Pro Challenge champion Garmin-Sharp hopes to make some noise in 100th Tour de France
Defending Pro Challenge champion Christian Vande Velde, a two-time top-10 finisher in the Tour, was among the nine riders Garmin-Sharp named to its Tour team this week, but he will ride mainly in a support role and is not expected to take the lead as one of the squad’s top riders.
Vande Velde and Garmin-Sharp stunned BMC Racing member and Boulder favorite Tejay van Garderen, a former best young rider winner at the Tour, in last year’s Pro Challenge, which featured stages in Beaver Creek and Aspen. But the veteran Vande Velde will back up a cadre of talented young Garmin-Sharp riders in this year’s Tour.
“We have a deep team with a lot of options as we head into the Centennial Tour de France. Our goal is to animate the race, and with an aggressive strategy we will aim to place high in the general classification,” Garmin-Sharp CEO Jonathan Vaughters said in a release. “We have a few guys capable of achieving that.”
The squad for the 100th Tour de France includes 2012 Giro d’Italia champion and former top-10 Tour finisher Ryder Hesjedal; young American Andrew Talansky, making his Tour de France debut; 2013 Liege-Baston-Liege winner Dan Martin; recent Giro d’Italia stage winner Ramunas Navardausaks; and Tour rookies Jack Bauer and Rohan Dennis.
“Ryder’s won a Grand Tour and placed in the top 10 of the Tour de France; Andrew is young, and while it’s his first Tour de France, he is coming off a great season; and Dan Martin is having a breakout year with his wins in Catalunya and Liege-Baston-Liege,” Vaughters said.
“We will protect our best GC options and see how the race shakes out. Our approach is a little unconventional, but we’ve managed to come up with surprises every year at the Tour, and we’re hoping for the same as we head into Corsica.”
Wily vets Vande Velde, Tom Danielson, of Boulder, and five-time Tour stage winner David Millar round out the Garmin-Sharp team. All three riders are coming of six-month suspensions for doping confessions, and all three played key roles in testifying against former seven-time Tour winner Lance Armstrong.

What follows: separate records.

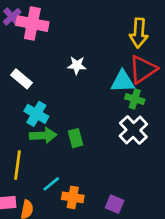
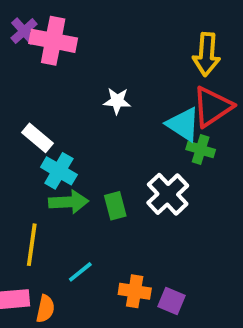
white rectangle: (22, 79) -> (38, 138), moved
cyan triangle: (123, 82) -> (183, 124), turned 35
white cross: (133, 130) -> (168, 194), moved
orange cross: (73, 197) -> (135, 291), moved

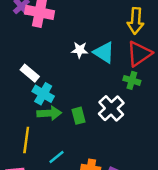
cyan triangle: (183, 124) -> (104, 52), moved

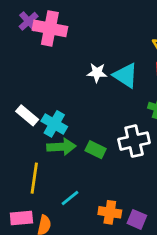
white rectangle: (30, 73) -> (27, 115), moved
white cross: (111, 108) -> (134, 141), turned 30
green rectangle: (78, 116) -> (96, 150), turned -49

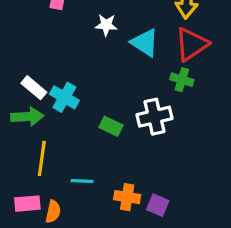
white star: (97, 73) -> (106, 25), moved
green arrow: (61, 147) -> (27, 117), moved
cyan line: (70, 198) -> (82, 181), turned 42

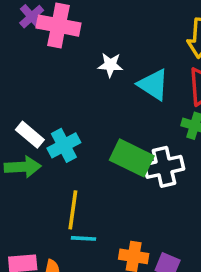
cyan cross: (64, 97) -> (64, 145), turned 32
green rectangle: (111, 126) -> (132, 158), moved, size x1.6
yellow line: (42, 158) -> (73, 210), moved

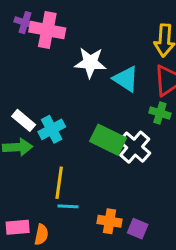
purple cross: (32, 17) -> (25, 23), turned -30
white star: (110, 65) -> (90, 63), size x1.5
white cross: (164, 167) -> (135, 147), turned -36

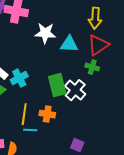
cyan triangle: (126, 79) -> (69, 44), turned -30
green rectangle: (108, 140) -> (57, 85), turned 50
orange cross: (110, 221) -> (47, 114), moved

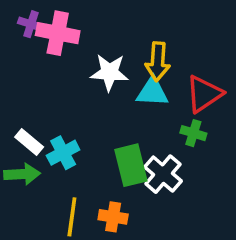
yellow arrow: (95, 18) -> (158, 62), moved

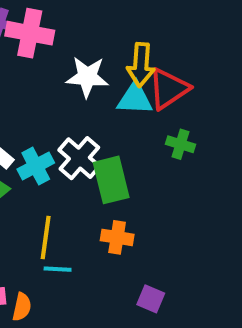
red triangle: (204, 94) -> (169, 89), moved
white cross: (163, 174) -> (79, 158), moved
orange cross: (113, 217) -> (117, 237), moved

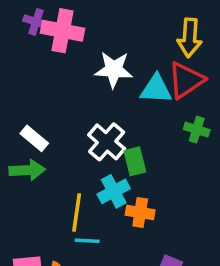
yellow arrow: (141, 65) -> (190, 38), moved
cyan cross: (36, 166) -> (114, 191), moved
green rectangle: (111, 180) -> (135, 161), size x0.7

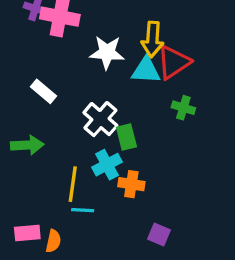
yellow arrow: (190, 38) -> (152, 39), moved
white rectangle: (34, 138) -> (44, 91), moved

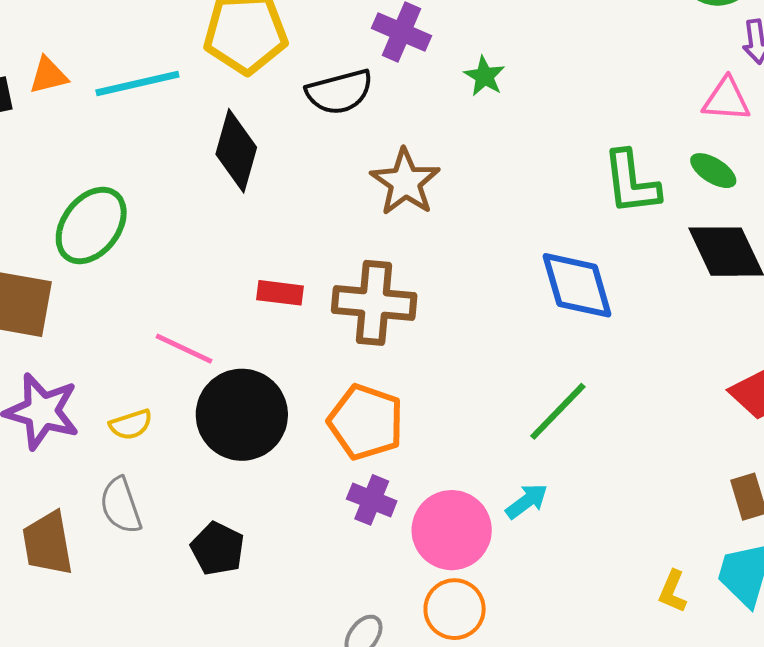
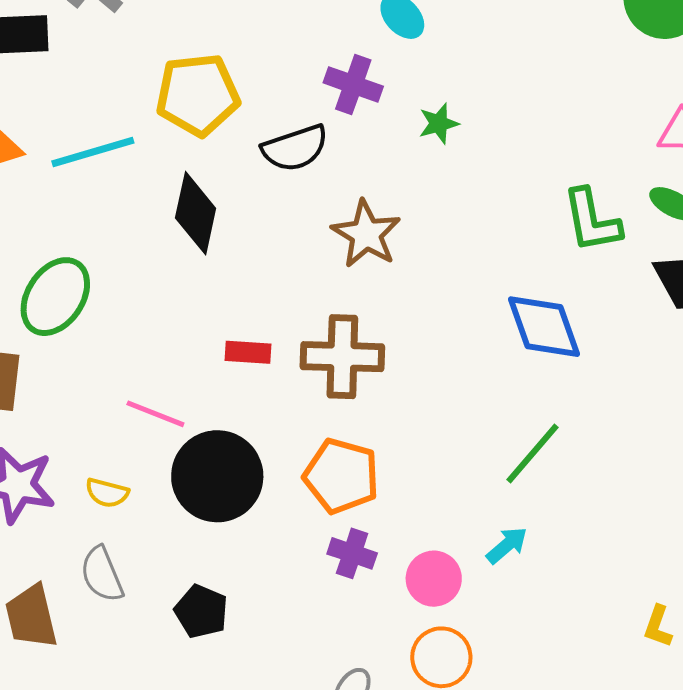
green star: (484, 76) -> (439, 124), turned 30
yellow semicircle: (131, 425) -> (107, 493), turned 36
pink circle: (452, 530) -> (434, 579), size x0.7

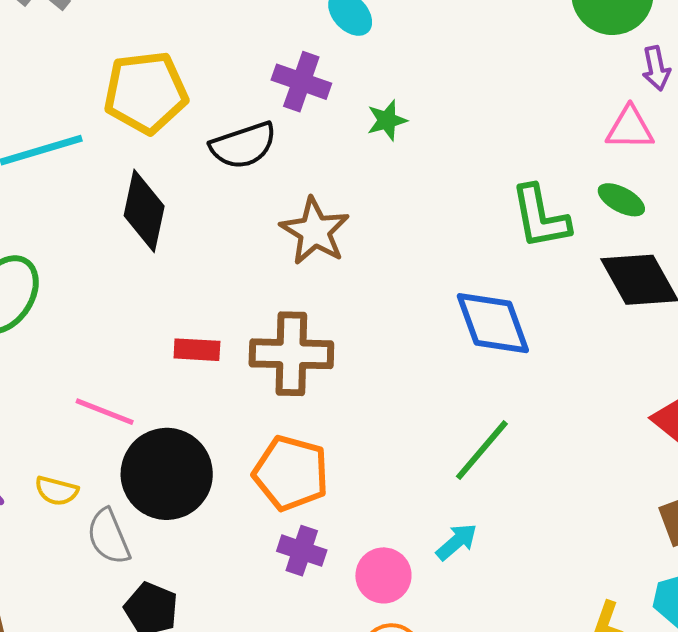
gray semicircle: (102, 574) -> (109, 537), moved

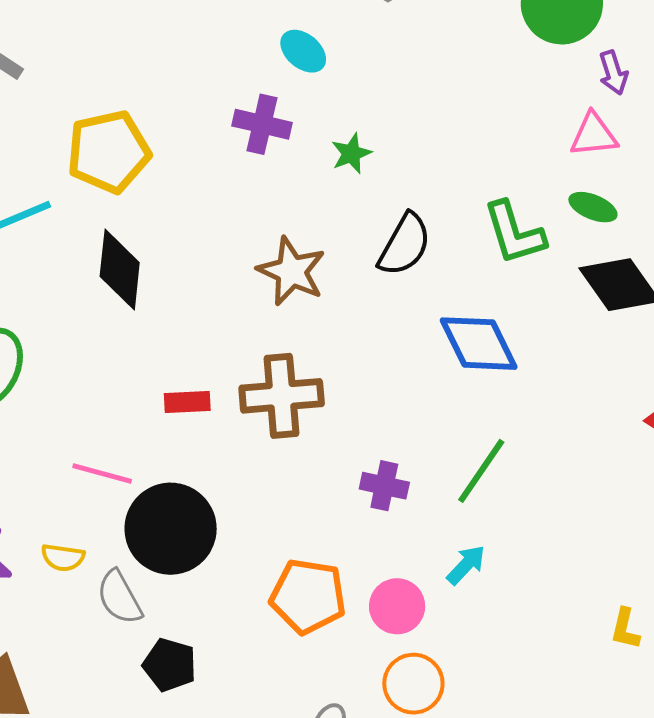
black semicircle: (243, 145) -> (405, 245), moved, turned -36
orange pentagon: (291, 473) -> (308, 596), moved
purple cross: (302, 551) -> (384, 486), moved

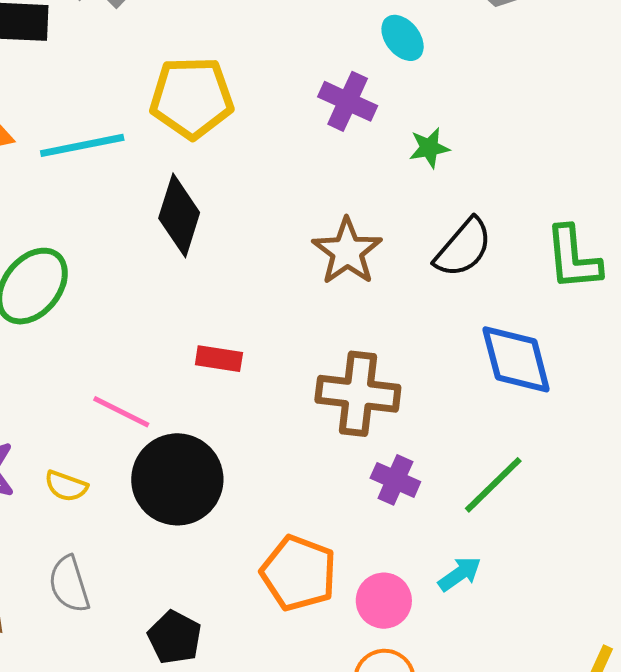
brown cross: (282, 396) -> (358, 394), moved
gray semicircle: (119, 597) -> (69, 584), moved
black pentagon: (170, 665) -> (175, 637), moved

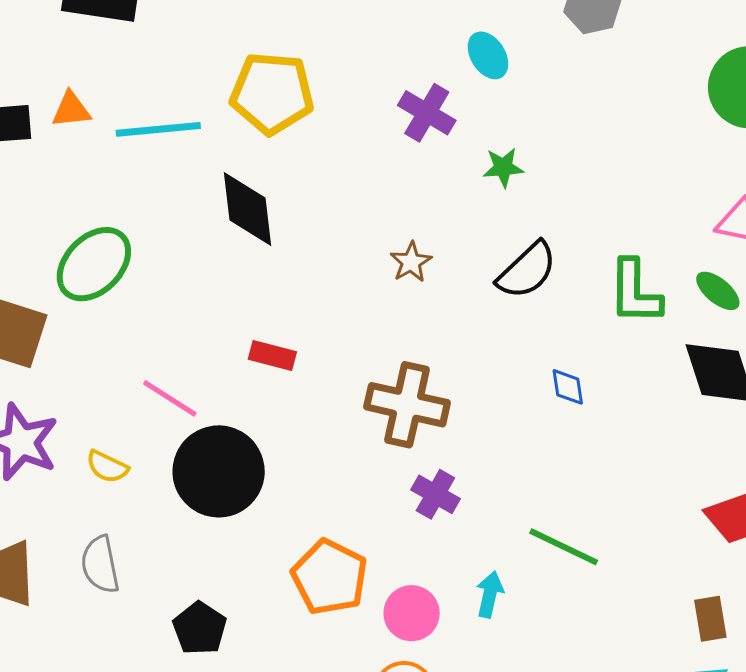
black diamond: (179, 215) -> (248, 209), turned -30
brown star: (347, 251) -> (411, 262), size x0.6
blue diamond: (516, 359) -> (568, 387), size x0.5
green line: (493, 485) -> (564, 547), moved, turned 64
cyan arrow: (460, 574) -> (490, 594), turned -48

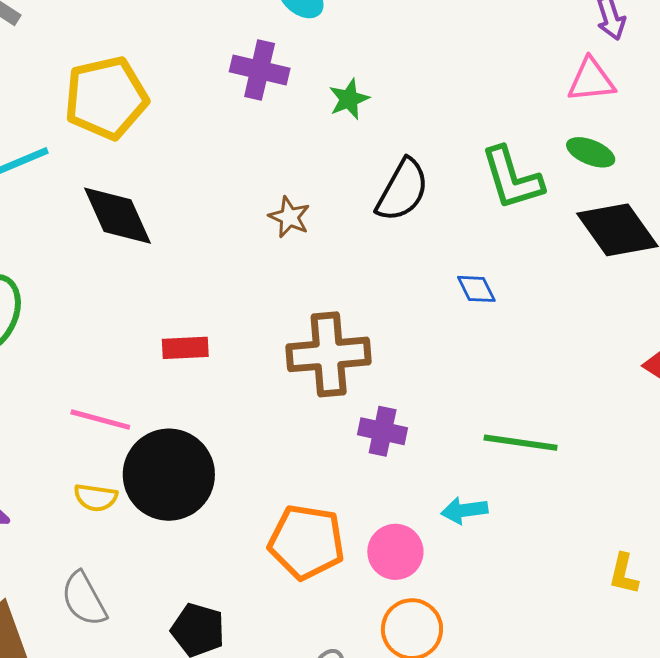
yellow semicircle: (107, 467) -> (96, 498), moved
cyan arrow: (490, 594) -> (464, 510), turned -93

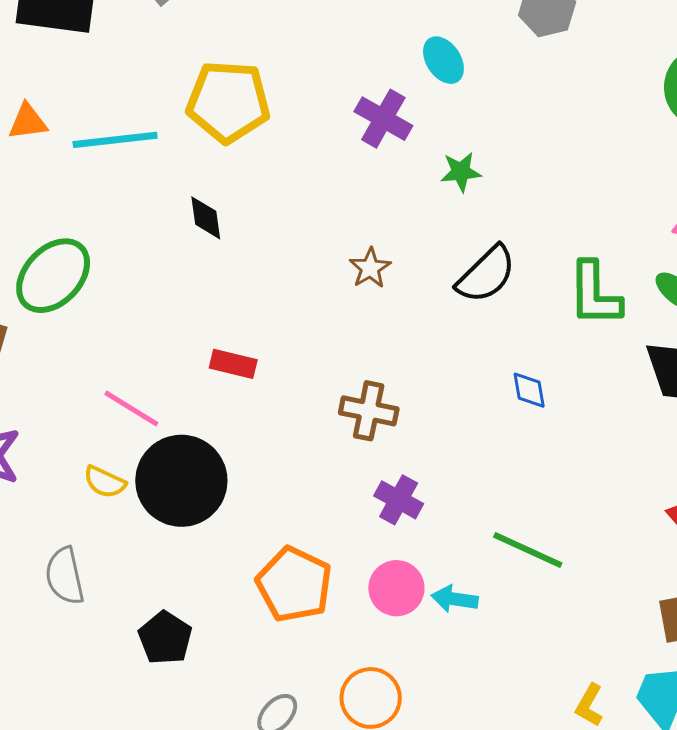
black diamond: (118, 216) -> (206, 218), size x0.6
brown cross: (329, 354) -> (369, 411), size x0.7
pink circle: (395, 552) -> (396, 588), moved

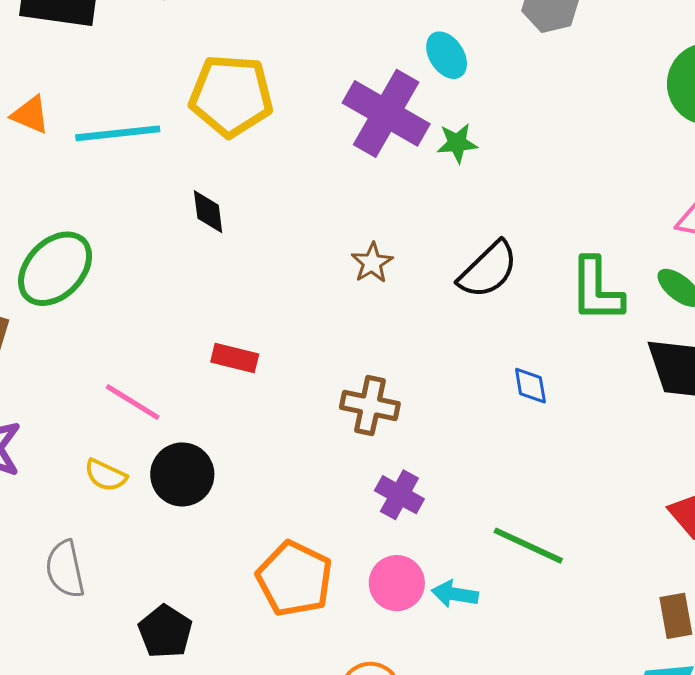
purple cross: (383, 119) -> (386, 113), size x1.5
orange triangle: (28, 122) -> (30, 115), turned 30
green star: (461, 172) -> (457, 143), moved
black circle: (181, 481) -> (182, 474), size x0.7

Their reception at this year’s Tour remains to be seen, but their veteran presence is seen as a plus for Garmin-Sharp, which espouses a philosophy of racing hard and racing clean.

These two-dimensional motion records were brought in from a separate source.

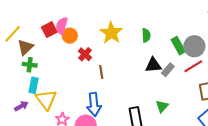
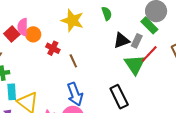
green rectangle: (178, 46) -> (149, 25), moved
red line: (193, 66) -> (149, 54), moved
green triangle: (162, 106) -> (135, 65), moved, size x1.6

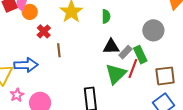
green rectangle: (149, 25) -> (140, 55), moved
red line: (149, 54) -> (133, 69), turned -42
blue arrow: (75, 94) -> (26, 65), moved, turned -90

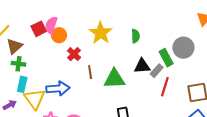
green rectangle: (140, 55) -> (166, 58), moved
green triangle: (116, 74) -> (114, 79), moved, turned 45

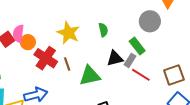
gray circle: (183, 48) -> (150, 21), moved
red cross: (74, 54) -> (46, 58), size x1.6
brown line: (90, 72) -> (67, 64), moved
red line: (165, 87) -> (141, 75), turned -66

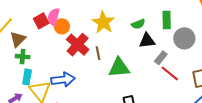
gray circle: (150, 21) -> (184, 38), moved
green semicircle: (103, 30) -> (138, 24), turned 72
green rectangle: (137, 46) -> (167, 20), moved, turned 30
black triangle: (115, 58) -> (147, 41), moved

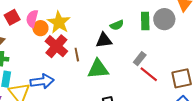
red square: (41, 21) -> (12, 17), moved
yellow star: (103, 22) -> (59, 22), moved
gray circle: (184, 38) -> (164, 19), moved
black triangle: (147, 41) -> (104, 40), moved

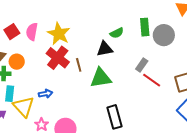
gray circle: (164, 19) -> (164, 35), moved
orange circle: (40, 28) -> (17, 62), moved
blue arrow: (42, 81) -> (46, 94), size x0.6

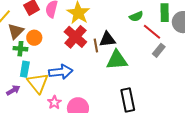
black triangle: (105, 49) -> (107, 39), moved
red line: (152, 80) -> (152, 32), moved
blue arrow: (46, 94) -> (61, 72), size x1.6

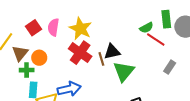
green semicircle: (136, 16) -> (146, 28), moved
gray rectangle: (159, 50) -> (170, 67), moved
green triangle: (117, 60) -> (124, 71), turned -40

“We have a good mix of guys with a lot of experience combined with young riders competing in their first Tour de France,” said Charly Wegelius, Director Sportif for Garmin-Sharp. “We have options when it comes to general classification and we also have riders who are capable of stage wins, so we’ll be looking for those opportunities as well. It’s going to be an exciting three weeks.”
The Tour favorite this year is Sky Procycling’s Chris Froome, who finished second to teammate Bradley Wiggins last year. Wiggins, recovering from injuries and illness, will not defend his Tour title and is focused on finishing the season strong after the Tour.

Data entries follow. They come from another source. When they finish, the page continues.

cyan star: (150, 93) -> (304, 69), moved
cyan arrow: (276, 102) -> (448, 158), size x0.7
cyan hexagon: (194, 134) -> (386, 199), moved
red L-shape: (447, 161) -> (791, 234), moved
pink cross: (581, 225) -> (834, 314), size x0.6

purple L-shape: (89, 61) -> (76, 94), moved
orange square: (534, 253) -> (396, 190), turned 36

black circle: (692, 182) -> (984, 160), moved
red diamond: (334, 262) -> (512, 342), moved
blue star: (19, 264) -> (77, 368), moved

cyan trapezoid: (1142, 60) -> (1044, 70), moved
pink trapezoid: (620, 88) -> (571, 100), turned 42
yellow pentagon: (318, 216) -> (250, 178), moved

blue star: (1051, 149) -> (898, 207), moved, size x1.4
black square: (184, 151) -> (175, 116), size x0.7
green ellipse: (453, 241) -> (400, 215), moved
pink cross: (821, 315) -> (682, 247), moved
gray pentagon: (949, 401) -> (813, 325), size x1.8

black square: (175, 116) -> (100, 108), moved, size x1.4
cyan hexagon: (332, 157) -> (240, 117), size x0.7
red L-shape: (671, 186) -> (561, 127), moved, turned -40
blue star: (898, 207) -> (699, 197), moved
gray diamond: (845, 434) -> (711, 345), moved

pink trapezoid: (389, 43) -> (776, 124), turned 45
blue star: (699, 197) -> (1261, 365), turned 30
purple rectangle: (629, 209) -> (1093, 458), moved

Top-ranked for the first time has committed to send a team to this year’s USA Pro Challenge, which runs Aug. 19-25 and includes stages in Vail, Beaver Creek and Aspen. But it’s unlikely Wiggins will be on that squad.
“My main focus for the rest of this year is the World Time Trial Championships at the end of September,” Wiggins said in a release. “I’ll be riding the Tour of Britain before that as preparation, and I’m really pleased about that.”
Depending on how he does in the upcoming Tour, Froome could compete in the Pro Challenge in August.